What can I say. I think Andrew Sullivan nailed it!

Aug 3, 2010

The beauty of gay long-term relationships

In my everlasting search for a suitable man, sometimes, perhaps more frequently than I should for my own sake, I stumble on gay men who are in beautiful long-term relationships. Instead of feeling disappointed or jealous, I feel happy to have chanced upon what I consider as true, rare gems of the world -- well-adjusted relationships.

I have seen such relationships in the diverse colors and varieties that life has to offer -- inter-generational, inter-racial, inter-national, intra-generational, open relationships -- each and every one in a seemingly impossible state of equilibrium and negative entropy.

I usually end up meeting the older partner among the couple in these relationships.
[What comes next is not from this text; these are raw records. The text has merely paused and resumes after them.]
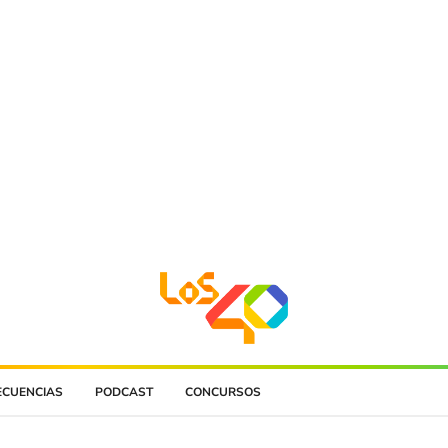
ECUENCIAS
PODCAST
CONCURSOS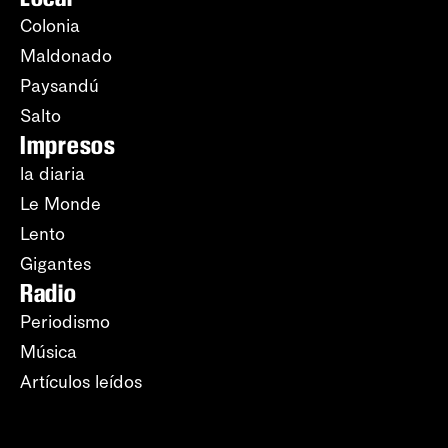
Colonia
Maldonado
Paysandú
Salto
Impresos
la diaria
Le Monde
Lento
Gigantes
Radio
Periodismo
Música
Artículos leídos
On almost all such occasions, I have been able to form a strong bond of friendship with them. They tell me stories about how they met their partner, sometimes decades back, how they have established a niche of a live-in relationship together, and how happy they are in their present state of affairs. Some are open relationships where the sexual drive has often died and yet the emotional component is as strong as ever.
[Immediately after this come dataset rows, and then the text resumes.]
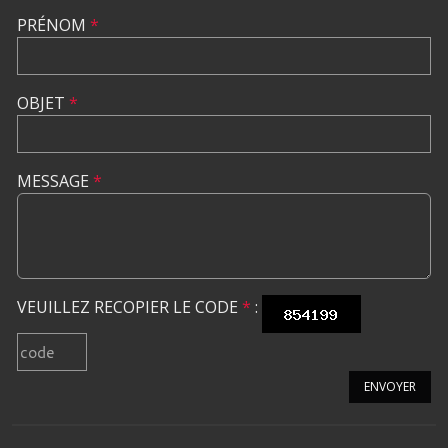
PRÉNOM
*
OBJET
*
MESSAGE
*
VEUILLEZ RECOPIER LE CODE
*
:
ENVOYER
I often wonder what is it that drives such people. If being gay is often considered synonymous to promiscuity, and ergo frivolous and incapable of relationship sustenance or emotional depth, how can such beautiful relationships exist? To answer this question, we must ask another question. Maybe I'm not digging deep enough or I'm over-generalizing -- but why are such relationships so rare in the straight world?
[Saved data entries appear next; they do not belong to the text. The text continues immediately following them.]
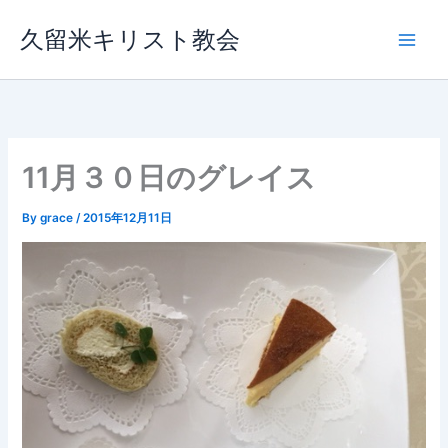
内
久留米キリスト教会
容
を
ス
キ
ッ
プ
11月３０日のグレイス
By
grace
/
2015年12月11日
The reason probably lies in the disassociation of sex from being anchored to a deep-rooted emotional or procreative component, thereby freeing it to be an activity of pleasure and happiness. Remember, the institution of straight marriage has generally castigated non-procreative sex between two consenting adults. Marriage -- I must re-iterate, straight marriage -- has been promoted as a necessity for a successful social life.

Had love between any two individuals (above legal age) been encouraged instead of marriage, and had sex just been left to the discretion of two individuals who express love toward each other in a variety of durations -- some being transient like a one-night stand and some being transcendent, lasting many decades -- there would have been more instances of such harmonious relationships, don't you think?

Aug 1, 2010

Oversleeping yet again

I fucked up. Yet again thanks to my alarm clock. Yesterday morning, I was supposed to get up at six thirty, take a shower, and head to my office where a bus would have been ready to take us all to a picnic. I was so looking forward to it -- to spend a couple of days with the fun-nest of colleagues that you can expect to find. I had neatly sorted out the different set of clothes and other thinkgs that I needed to bring on my bed and had gone to bed, albeit late in the night, on the couch watching a movie.

My friends must have called me to wake me up a dozen times or something. I didn't wake up. My alarm clock had given up on me once more. This time, more permanently -- the battery case had been broken and there is no possible way to fix it -- and I slept through until after 9 'O Clock, much later than the scheduled departure.

I was so friggin' ashamed that I didn't feel like answering their messages and calls. I went back to sleep. I don't know how I can face them tomorrow. I'm such a jerk! :-( The only good thing to have happened is that I got to spend close to 12 hours yesterday and today to sleep and I would be refreshed for work tomorrow.

But, what's wrong with me? Is it the pills that I'm taking? Is it the increased stress at work? Or am I growing lazier?